Para la jueza, en la especie: «Sin duda se configura el hecho ilícito de la actuación del médico no sólo porque es un oftalmólogo con experiencia en este tipo de intervenciones sino que ya había practicado iguales operaciones con resultados negativos por lo que atendido el estándar de diligencia que se espera de un médico especialista era que tomara todos los resguardos y revisara lo que hasta ese momento había realizado, mas si el mismo indica que respecto a la paciente había operado con anterioridad y el resultado fue positivo».
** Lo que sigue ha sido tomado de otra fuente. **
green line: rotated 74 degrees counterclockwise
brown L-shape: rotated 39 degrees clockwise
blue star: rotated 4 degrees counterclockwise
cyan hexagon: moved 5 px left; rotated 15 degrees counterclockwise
Por ello, añade: «Era esperable que advirtiera que las operaciones como se venían efectuando en las últimos pacientes tenían un evidente error en el resultado. Si bien no es posible previo a la operación revisar el contenido de esa partida antes de introducirlo al ojo ni saberlo con antelación siendo las reacciones posteriores dando crédito a la explicación técnica dada por los testigos del demandado, lo que se le imputa como negligencia es un actuar contrario al estándar de un oftalmólogo especialista en estas intervenciones, que conociendo situaciones adversas en otros usuarios del sistema de salud con operaciones previas y resultados negativos, no adoptara todas las medidas de un profesional diligente y especialista en el área oftalmológica, toda vez que el riesgo de esa intervención pudo ser evitado, pues aquí el resultado lesivo lo fue por emplear un producto adquirido por el en mal estado, cuyos riesgos él debe ser capaz de prever y asumir resultando intolerable que se acepte un caso fortuito y que su actuar carece de una causal de justificación».
«Que de los hechos abonados en la causa es innegable que los padecimientos sufridos por la actora no solo le causaron dolor físico, sino que la hicieron perder la visión de manera irreversible en el ojo derecho, por lo que resulta evidente que ello le ocasionó daños; por consiguiente, con la prueba rendida en la causa como fue la testimonial la que se condice con la documental en cuanto a los padecimientos que le toco enfrentar, una mujer aun de mediana edad, con dos hijos en la plenitud de su desarrollo como mujer y profesional es posible colegir los perjuicios reclamados a título de daño moral, lo que conlleva aparejado un aflicción psíquica que se traduce en angustia, congoja, desgano a vivir, que necesariamente configura un daño moral que debe ser reparado, y que esta jueza avalúa prudencialmente en $50.000.000», concluye.